From: "\"Zhou, Wenjian/周文剑\"" <zhouwj-fnst@cn.fujitsu.com>
To: Minoru Usui <min-usui@ti.jp.nec.com>,
"kexec@lists.infradead.org" <kexec@lists.infradead.org>
Subject: Re: [PATCH v1] Improve the performance of --num-threads -d 31
Date: Mon, 15 Feb 2016 13:36:56 +0800 [thread overview]
Message-ID: <56C163F8.3070809@cn.fujitsu.com> (raw)

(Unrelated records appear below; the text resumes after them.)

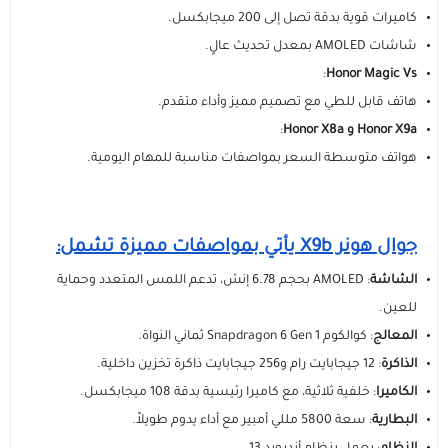
مستلزمات الطلاب
كاميرات قوية بدقة تصل إلى 200 ميجابكسل.
شاشات AMOLED بمعدل تحديث عالٍ.
:
Honor Magic Vs
هاتف قابل للطي مع تصميم مميز وأداء متقدم.
Honor X9a و Honor X8a
:
هواتف متوسطة السعر بمواصفات مناسبة للمهام اليومية.
جوال هونر X9b يأتي بمواصفات مميزة تشمل:
الشاشة
: AMOLED بحجم 6.78 إنش، تدعم اللمس المتعدد وحماية
للعين.
المعالج
: كوالكوم Snapdragon 6 Gen 1 ثماني النواة.
الذاكرة
: 12 جيجابايت رام و256 جيجابايت ذاكرة تخزين داخلية.
الكاميرا
: خلفية ثلاثية، مع كاميرا رئيسية بدقة 108 ميجابكسل.
البطارية
: سعة 5800 مللي أمبير مع أداء يدوم طويلاً.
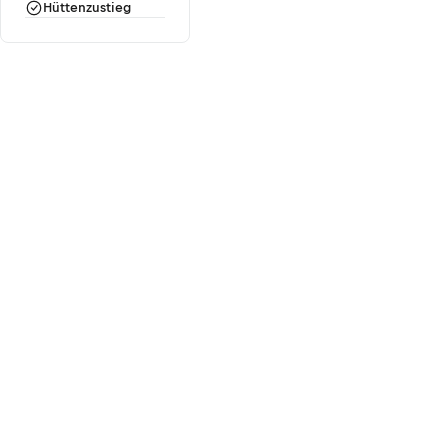
Hüttenzustieg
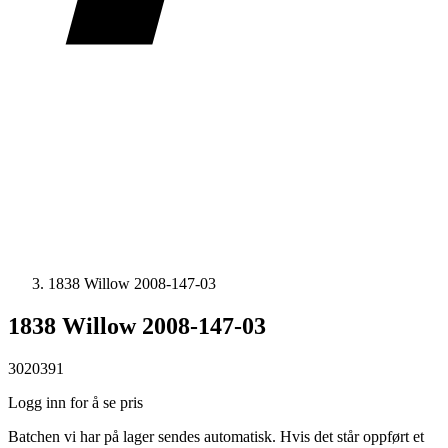
1838 Willow 2008-147-03
1838 Willow 2008-147-03
3020391
Logg inn for å se pris
Batchen vi har på lager sendes automatisk. Hvis det står oppført et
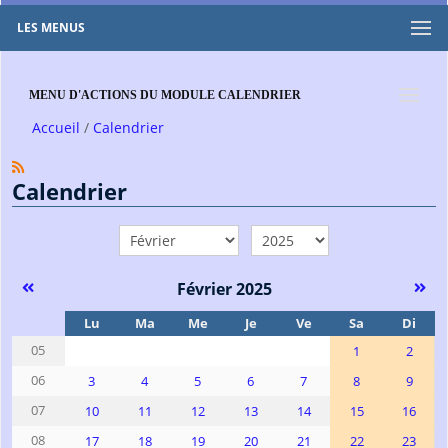
LES MENUS
MENU D'ACTIONS DU MODULE CALENDRIER
Accueil
Calendrier
Calendrier
mois
année
Février 2025
Se
Lu
Ma
Me
Je
Ve
Sa
Di
05
1
2
06
3
4
5
6
7
8
9
07
10
11
12
13
14
15
16
08
17
18
19
20
21
22
23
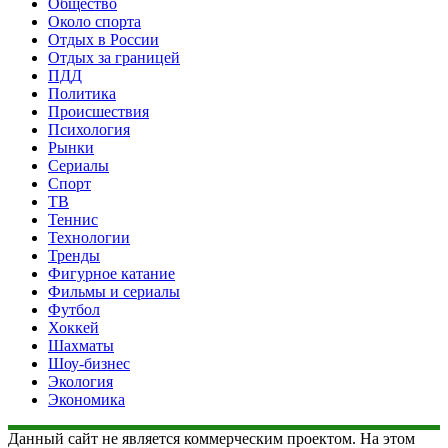
Общество
Около спорта
Отдых в России
Отдых за границей
ПДД
Политика
Происшествия
Психология
Рынки
Сериалы
Спорт
ТВ
Теннис
Технологии
Тренды
Фигурное катание
Фильмы и сериалы
Футбол
Хоккей
Шахматы
Шоу-бизнес
Экология
Экономика
Данный сайт не является коммерческим проектом. На этом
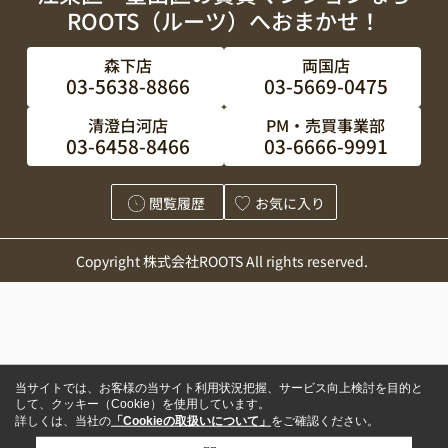
ROOTS（ルーツ）へおまかせ！
森下店
両国店
03-5638-8866
03-5669-0475
清澄白河店
PM・売買事業部
03-6458-8466
03-6666-9991
閲覧履歴
お気に入り
Copyright 株式会社ROOTS All rights reserved.
当サイトでは、お客様の当サイト利用状況把握、サービス向上検討を目的と
して、クッキー（Cookie）を使用しています。
詳しくは、当社の
「Cookieの取扱いについて」
をご確認ください。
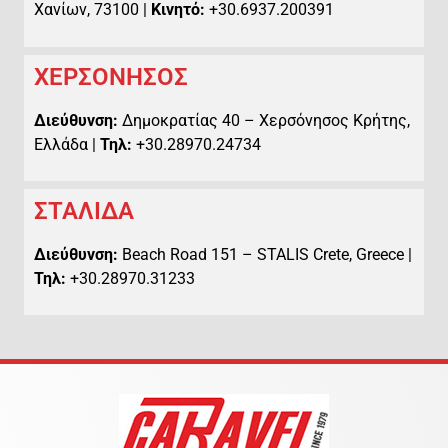
Χανίων, 73100 |
Κινητό:
+30.6937.200391
ΧΕΡΣΟΝΗΣΟΣ
Διεύθυνση:
Δημοκρατίας 40 – Χερσόνησος Κρήτης,
Ελλάδα |
Τηλ:
+30.28970.24734
ΣΤΑΛΙΔΑ
Διεύθυνση:
Beach Road 151 – STALIS Crete, Greece |
Τηλ:
+30.28970.31233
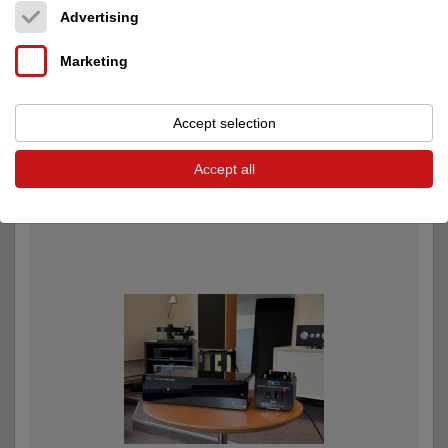
Advertising
Previous post
Next post
Marketing
Accept selection
Adverts from HiFi - Studio Wittmann on audio-
markt
Accept all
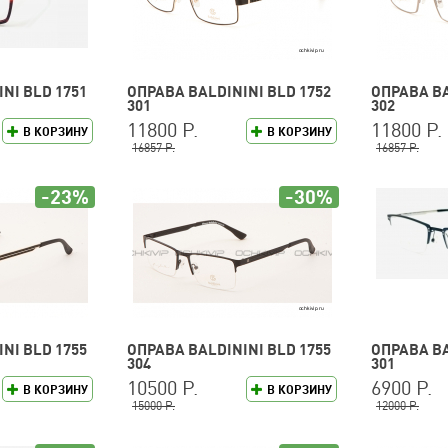
NI BLD 1751
ОПРАВА BALDININI BLD 1752
ОПРАВА BA
301
302
11800 Р.
11800 Р.
В КОРЗИНУ
В КОРЗИНУ
16857 Р.
16857 Р.
-23%
-30%
NI BLD 1755
ОПРАВА BALDININI BLD 1755
ОПРАВА BA
304
301
10500 Р.
6900 Р.
В КОРЗИНУ
В КОРЗИНУ
15000 Р.
12000 Р.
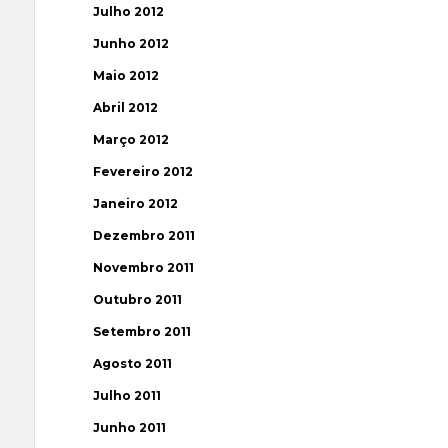
Julho 2012
Junho 2012
Maio 2012
Abril 2012
Março 2012
Fevereiro 2012
Janeiro 2012
Dezembro 2011
Novembro 2011
Outubro 2011
Setembro 2011
Agosto 2011
Julho 2011
Junho 2011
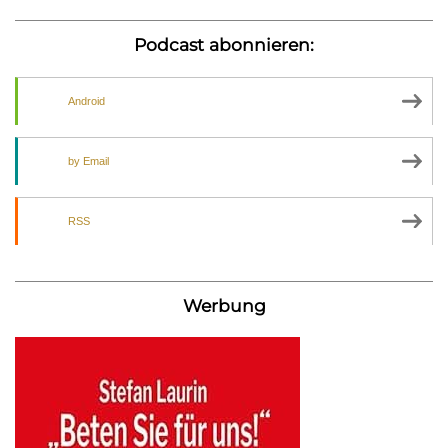
Podcast abonnieren:
Android
by Email
RSS
Werbung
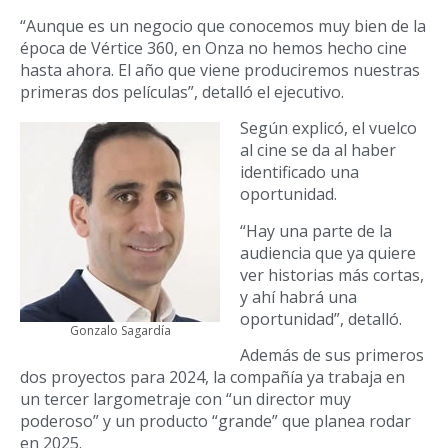
“Aunque es un negocio que conocemos muy bien de la
época de Vértice 360, en Onza no hemos hecho cine
hasta ahora. El año que viene produciremos nuestras
primeras dos películas”, detalló el ejecutivo.
Según explicó, el vuelco
al cine se da al haber
identificado una
oportunidad.
“Hay una parte de la
audiencia que ya quiere
ver historias más cortas,
y ahí habrá una
oportunidad”, detalló.
Gonzalo Sagardía
Además de sus primeros
dos proyectos para 2024, la compañía ya trabaja en
un tercer largometraje con “un director muy
poderoso” y un producto “grande” que planea rodar
en 2025.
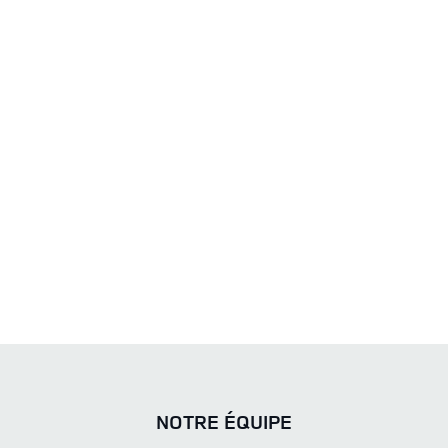
NOTRE ÉQUIPE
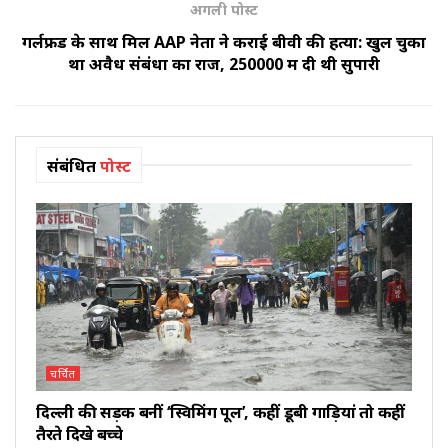
अगली पोस्ट
गर्लफ्रेंड के साथ मिल AAP नेता ने कराई बीवी की हत्या: खुल चुका
था अवैध संबंधों का राज, ₹250000 में दी थी सुपारी
संबंधित
पोस्ट
चर्चित
दिल्ली की सड़कें बनीं ‘स्विमिंग पूल’, कहीं डूबी गाड़ियां तो कहीं
तैरते दिखे बच्चे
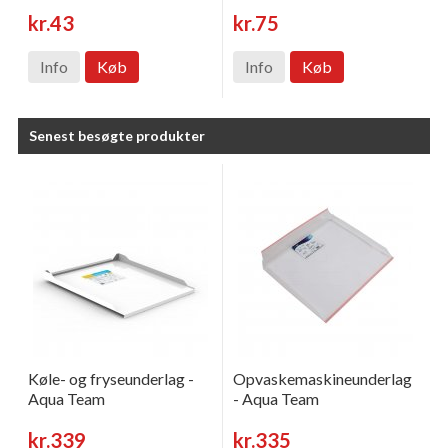
kr.43
kr.75
Info
Køb
Info
Køb
Senest besøgte produkter
Køle- og fryseunderlag -
Opvaskemaskineunderlag
Aqua Team
- Aqua Team
kr.339
kr.335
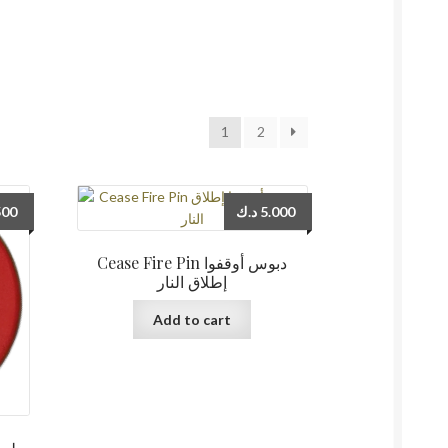
1
2
500
د.ك
5.000
Cease Fire Pin دبوس أوقفوا
إطلاق النار
Add to cart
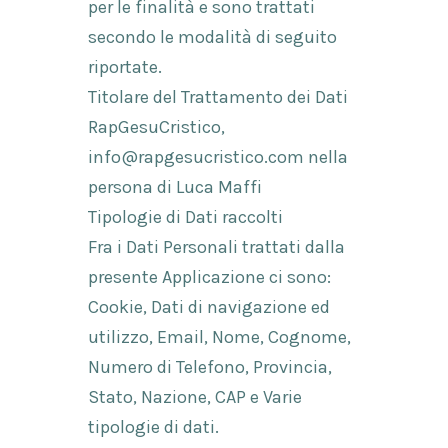
per le finalità e sono trattati
secondo le modalità di seguito
riportate.
Titolare del Trattamento dei Dati
RapGesuCristico,
info@rapgesucristico.com nella
persona di Luca Maffi
Tipologie di Dati raccolti
Fra i Dati Personali trattati dalla
presente Applicazione ci sono:
Cookie, Dati di navigazione ed
utilizzo, Email, Nome, Cognome,
Numero di Telefono, Provincia,
Stato, Nazione, CAP e Varie
tipologie di dati.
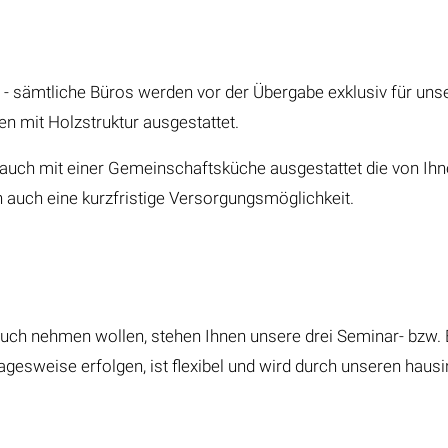
ig - sämtliche Büros werden vor der Übergabe exklusiv für un
mit Holzstruktur ausgestattet.
uch mit einer Gemeinschaftsküche ausgestattet die von Ihn
 auch eine kurzfristige Versorgungsmöglichkeit.
uch nehmen wollen, stehen Ihnen unsere drei Seminar- bzw. 
gesweise erfolgen, ist flexibel und wird durch unseren haus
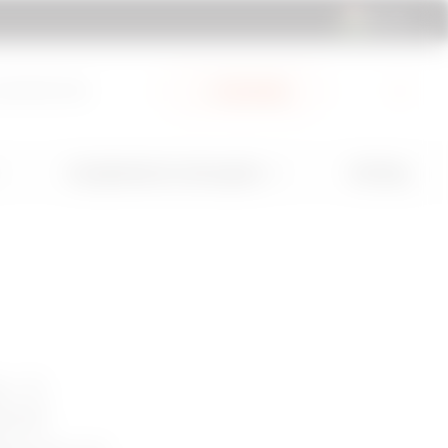
HU | HU
cuments Hub
My Gewiss
GW Mag
Szolgáltatások és támogatás
i. A
BDHP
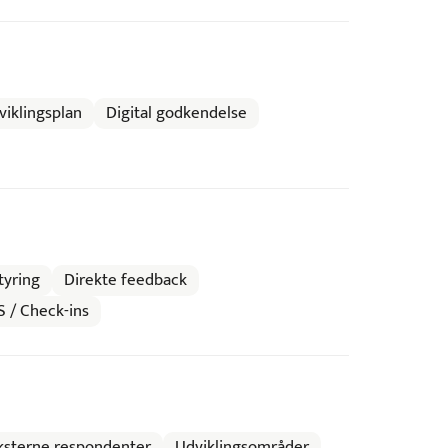
viklingsplan
Digital godkendelse
tyring
Direkte feedback
 / Check-ins
ksterne respondenter
Udviklingsområder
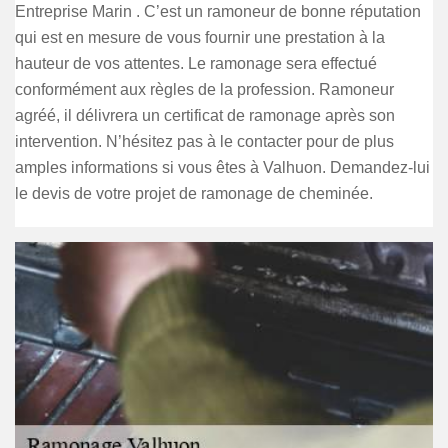
Entreprise Marin . C’est un ramoneur de bonne réputation
qui est en mesure de vous fournir une prestation à la
hauteur de vos attentes. Le ramonage sera effectué
conformément aux règles de la profession. Ramoneur
agréé, il délivrera un certificat de ramonage après son
intervention. N’hésitez pas à le contacter pour de plus
amples informations si vous êtes à Valhuon. Demandez-lui
le devis de votre projet de ramonage de cheminée.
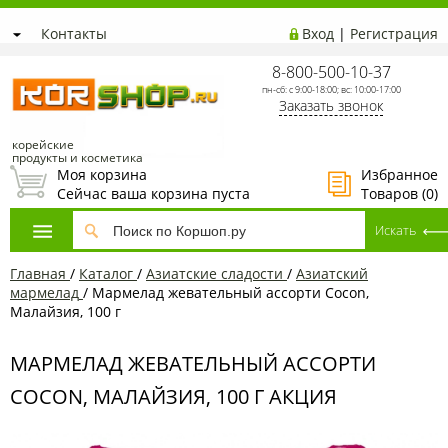
Контакты
Вход
|
Регистрация
8-800-500-10-37
пн-сб: с 9:00-18:00; вс: 10:00-17:00
Заказать звонок
корейские
продукты и косметика
Моя корзина
Избранное
Сейчас ваша корзина пуста
Товаров (
0
)
Главная
/
Каталог
/
Азиатcкие сладости
/
Азиатский
мармелад
/
Мармелад жевательный ассорти Cocon,
Малайзия, 100 г
МАРМЕЛАД ЖЕВАТЕЛЬНЫЙ АССОРТИ
COCON, МАЛАЙЗИЯ, 100 Г АКЦИЯ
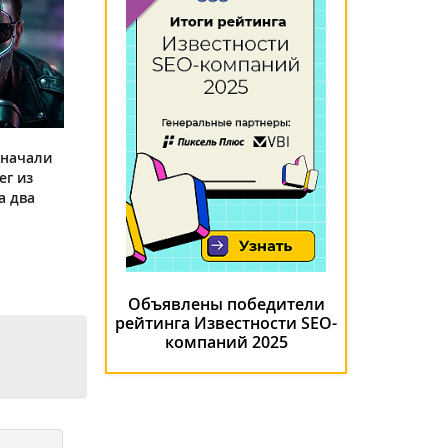
 начали
ег из
а два
Объявлены победители
рейтинга Известности SEO-
компаний 2025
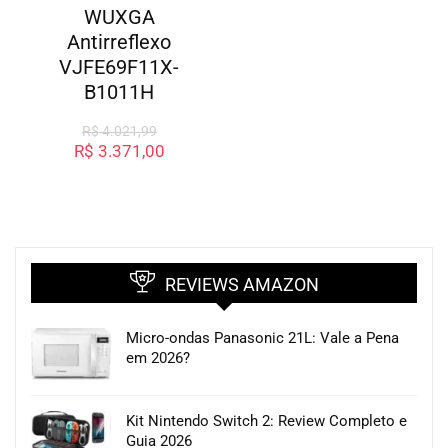
WUXGA
Antirreflexo
VJFE69F11X-
B1011H
R$
4.021,99
R$
3.371,00
REVIEWS AMAZON
Micro-ondas Panasonic 21L: Vale a Pena
em 2026?
Kit Nintendo Switch 2: Review Completo e
Guia 2026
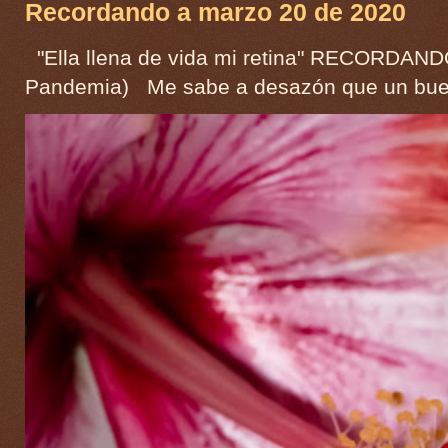
Recordando a marzo 20 de 2020
"Ella llena de vida mi retina" RECORDAND
Pandemia) Me sabe a desazón que un buen 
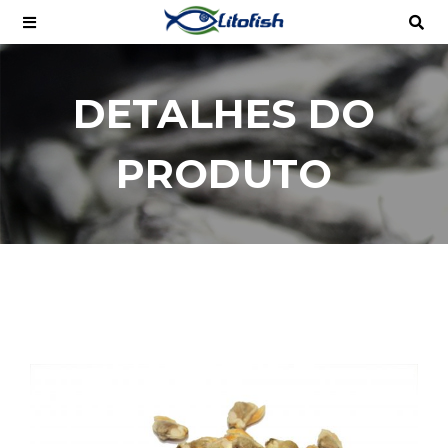
DETALHES DO
PRODUTO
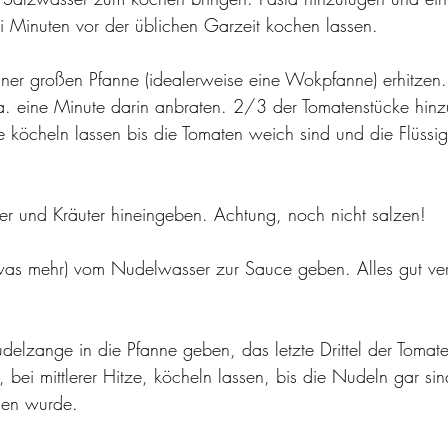
i Minuten vor der üblichen Garzeit kochen lassen.
 einer großen Pfanne (idealerweise eine Wokpfanne) erhitzen.
. eine Minute darin anbraten. 2/3 der Tomatenstücke hinz
tze köcheln lassen bis die Tomaten weich sind und die Flüssig
ffer und Kräuter hineingeben. Achtung, noch nicht salzen! 
twas mehr) vom Nudelwasser zur Sauce geben. Alles gut ver
udelzange in die Pfanne geben, das letzte Drittel der Tomat
 bei mittlerer Hitze, köcheln lassen, bis die Nudeln gar si
men wurde. 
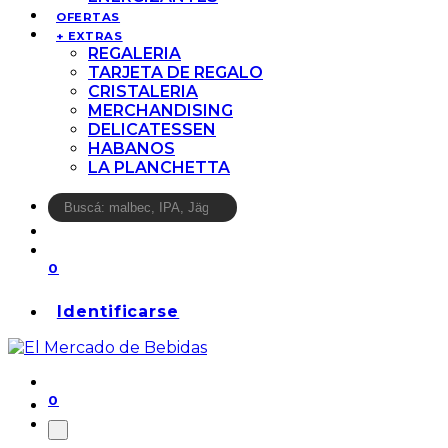
OFERTAS
+ EXTRAS
REGALERIA
TARJETA DE REGALO
CRISTALERIA
MERCHANDISING
DELICATESSEN
HABANOS
LA PLANCHETTA
0
Identificarse
0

In-Reply-To: <56C134C1.7050005@cn.fujitsu.com>
On 02/15/2016 10:15 AM, "Zhou, Wenjian/周文剑" wrote:
> Hello Usui,
>
> Thanks very much for your comments.
> And sorry for the late reply.
>
> See below.
>
> On 02/08/2016 01:00 PM, Minoru Usui wrote:
>> Hello,
>>
>>> -----Original Message-----
>>> From: kexec [mailto:kexec-bounces@lists.infradead.org] On Behalf Of Minoru Usui
>>> Sent: Thursday, February 04, 2016 8:52 AM
>>> To: Zhou Wenjian <zhouwj-fnst@cn.fujitsu.com>; kexec@lists.infradead.org
>>> Subject: Re: [PATCH v1] Improve the performance of --num-threads -d 31
>>>
>>> Hi, Zhou
>>>
>>> I have some comments.
>>> I'm sorry if I have misunderstood your code.
>>>
>>>> -----Original Message-----
>>>> From: kexec [mailto:kexec-bounces@lists.infradead.org] On Behalf Of Zhou Wenjian
>>>> Sent: Monday, February 01, 2016 3:22 PM
>>>> To: kexec@lists.infradead.org
>>>> Subject: [PATCH v1] Improve the performance of --num-threads -d 31
>>>>
>>>> v1:
>>>> 1. change page_flag.ready's value to enum
>>>> 2. change the patch description
>>>> 3. cleanup some codes
>>>> 4. fix a bug in cyclic mode
>>>>
>>>> multi-threads implementation will introduce extra cost when handling
>>>> each page. The origin implementation will also do the extra work for
>>>> filtered pages. So there is a big performance degradation in
>>>> --num-threads -d 31.
>>>> The new implementation won't do the extra work for filtered pages any
>>>> more. So the performance of -d 31 is close to that of serial processing.
>>>>
>>>> The new implementation is just like the following:
>>>> * The basic idea is producer producing page and consumer writing page.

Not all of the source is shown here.